## PROBLEM REQUIREMENTS
Write out each record below exactly as it appears, with no pictures.

## DATA RECORDS
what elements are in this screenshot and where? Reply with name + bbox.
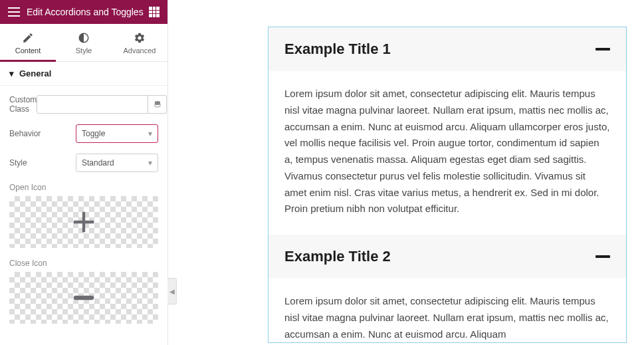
database-icon[interactable] — [148, 95, 167, 114]
tab-advanced[interactable]: Advanced — [112, 24, 167, 61]
caret-down-icon: ▾ — [9, 68, 14, 78]
control-open-icon: Open Icon — [9, 183, 158, 248]
sidebar-header: Edit Accordions and Toggles — [0, 0, 167, 24]
collapse-sidebar-handle[interactable]: ◀ — [167, 278, 177, 304]
gear-icon — [134, 32, 146, 44]
tab-label: Style — [76, 47, 92, 55]
control-label: Behavior — [9, 129, 76, 138]
accordion-item: Example Title 1 Lorem ipsum dolor sit am… — [268, 27, 626, 235]
section-label: General — [19, 68, 51, 78]
plus-icon — [66, 205, 101, 239]
chevron-left-icon: ◀ — [169, 288, 175, 295]
minus-icon — [66, 281, 101, 315]
preview-canvas: Example Title 1 Lorem ipsum dolor sit am… — [168, 0, 644, 345]
select-value: Standard — [82, 158, 114, 168]
control-close-icon: Close Icon — [9, 259, 158, 324]
select-value: Toggle — [82, 129, 105, 138]
contrast-icon — [78, 32, 90, 44]
accordion-title: Example Title 1 — [284, 41, 391, 58]
chevron-down-icon: ▾ — [148, 129, 152, 138]
minus-icon — [595, 255, 610, 258]
accordion-header[interactable]: Example Title 1 — [268, 27, 626, 71]
accordion-header[interactable]: Example Title 2 — [268, 235, 626, 279]
close-icon-picker[interactable] — [9, 272, 158, 324]
minus-icon — [595, 48, 610, 51]
panel-title: Edit Accordions and Toggles — [27, 7, 149, 17]
behavior-select[interactable]: Toggle ▾ — [76, 124, 158, 143]
custom-class-input[interactable] — [37, 95, 148, 114]
chevron-down-icon: ▾ — [148, 158, 152, 168]
svg-rect-1 — [74, 296, 94, 300]
open-icon-picker[interactable] — [9, 196, 158, 248]
control-label: Style — [9, 158, 76, 168]
accordion-title: Example Title 2 — [284, 248, 391, 265]
tab-style[interactable]: Style — [56, 24, 112, 61]
accordion-body: Lorem ipsum dolor sit amet, consectetur … — [268, 279, 626, 342]
style-select[interactable]: Standard ▾ — [76, 154, 158, 172]
control-custom-class: Custom Class — [9, 95, 158, 114]
control-style: Style Standard ▾ — [9, 154, 158, 172]
control-label: Custom Class — [9, 95, 37, 114]
pencil-icon — [22, 32, 34, 44]
editor-sidebar: Edit Accordions and Toggles Content Styl… — [0, 0, 168, 345]
apps-grid-icon[interactable] — [149, 7, 160, 17]
panel-tabs: Content Style Advanced — [0, 24, 167, 62]
tab-label: Content — [15, 47, 41, 55]
controls-panel: Custom Class Behavior Toggle ▾ Style — [0, 86, 167, 333]
control-behavior: Behavior Toggle ▾ — [9, 124, 158, 143]
control-label: Close Icon — [9, 259, 158, 268]
section-general[interactable]: ▾ General — [0, 62, 167, 86]
menu-icon[interactable] — [8, 7, 20, 17]
tab-content[interactable]: Content — [0, 24, 56, 61]
tab-label: Advanced — [124, 47, 156, 55]
accordion-item: Example Title 2 Lorem ipsum dolor sit am… — [268, 235, 626, 342]
control-label: Open Icon — [9, 183, 158, 192]
accordion-body: Lorem ipsum dolor sit amet, consectetur … — [268, 71, 626, 235]
accordion-widget[interactable]: Example Title 1 Lorem ipsum dolor sit am… — [268, 27, 627, 343]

## REPLY
what elements are in this screenshot and where? Reply with name + bbox.
database-icon[interactable] — [148, 95, 167, 114]
tab-advanced[interactable]: Advanced — [112, 24, 167, 61]
caret-down-icon: ▾ — [9, 68, 14, 78]
control-open-icon: Open Icon — [9, 183, 158, 248]
sidebar-header: Edit Accordions and Toggles — [0, 0, 167, 24]
collapse-sidebar-handle[interactable]: ◀ — [167, 278, 177, 304]
gear-icon — [134, 32, 146, 44]
tab-label: Style — [76, 47, 92, 55]
control-label: Behavior — [9, 129, 76, 138]
accordion-item: Example Title 1 Lorem ipsum dolor sit am… — [268, 27, 626, 235]
section-label: General — [19, 68, 51, 78]
plus-icon — [66, 205, 101, 239]
chevron-left-icon: ◀ — [169, 288, 175, 295]
minus-icon — [66, 281, 101, 315]
preview-canvas: Example Title 1 Lorem ipsum dolor sit am… — [168, 0, 644, 345]
select-value: Standard — [82, 158, 114, 168]
control-close-icon: Close Icon — [9, 259, 158, 324]
select-value: Toggle — [82, 129, 105, 138]
contrast-icon — [78, 32, 90, 44]
accordion-title: Example Title 1 — [284, 41, 391, 58]
chevron-down-icon: ▾ — [148, 129, 152, 138]
minus-icon — [595, 255, 610, 258]
accordion-header[interactable]: Example Title 1 — [268, 27, 626, 71]
accordion-header[interactable]: Example Title 2 — [268, 235, 626, 279]
close-icon-picker[interactable] — [9, 272, 158, 324]
minus-icon — [595, 48, 610, 51]
panel-title: Edit Accordions and Toggles — [27, 7, 149, 17]
behavior-select[interactable]: Toggle ▾ — [76, 124, 158, 143]
custom-class-input[interactable] — [37, 95, 148, 114]
chevron-down-icon: ▾ — [148, 158, 152, 168]
svg-rect-1 — [74, 296, 94, 300]
open-icon-picker[interactable] — [9, 196, 158, 248]
control-label: Style — [9, 158, 76, 168]
accordion-title: Example Title 2 — [284, 248, 391, 265]
tab-style[interactable]: Style — [56, 24, 112, 61]
accordion-body: Lorem ipsum dolor sit amet, consectetur … — [268, 279, 626, 342]
style-select[interactable]: Standard ▾ — [76, 154, 158, 172]
control-custom-class: Custom Class — [9, 95, 158, 114]
control-style: Style Standard ▾ — [9, 154, 158, 172]
control-label: Custom Class — [9, 95, 37, 114]
pencil-icon — [22, 32, 34, 44]
editor-sidebar: Edit Accordions and Toggles Content Styl… — [0, 0, 168, 345]
apps-grid-icon[interactable] — [149, 7, 160, 17]
panel-tabs: Content Style Advanced — [0, 24, 167, 62]
tab-label: Content — [15, 47, 41, 55]
controls-panel: Custom Class Behavior Toggle ▾ Style — [0, 86, 167, 333]
control-behavior: Behavior Toggle ▾ — [9, 124, 158, 143]
control-label: Close Icon — [9, 259, 158, 268]
section-general[interactable]: ▾ General — [0, 62, 167, 86]
menu-icon[interactable] — [8, 7, 20, 17]
tab-content[interactable]: Content — [0, 24, 56, 61]
tab-label: Advanced — [124, 47, 156, 55]
accordion-item: Example Title 2 Lorem ipsum dolor sit am… — [268, 235, 626, 342]
control-label: Open Icon — [9, 183, 158, 192]
accordion-body: Lorem ipsum dolor sit amet, consectetur … — [268, 71, 626, 235]
accordion-widget[interactable]: Example Title 1 Lorem ipsum dolor sit am… — [268, 27, 627, 343]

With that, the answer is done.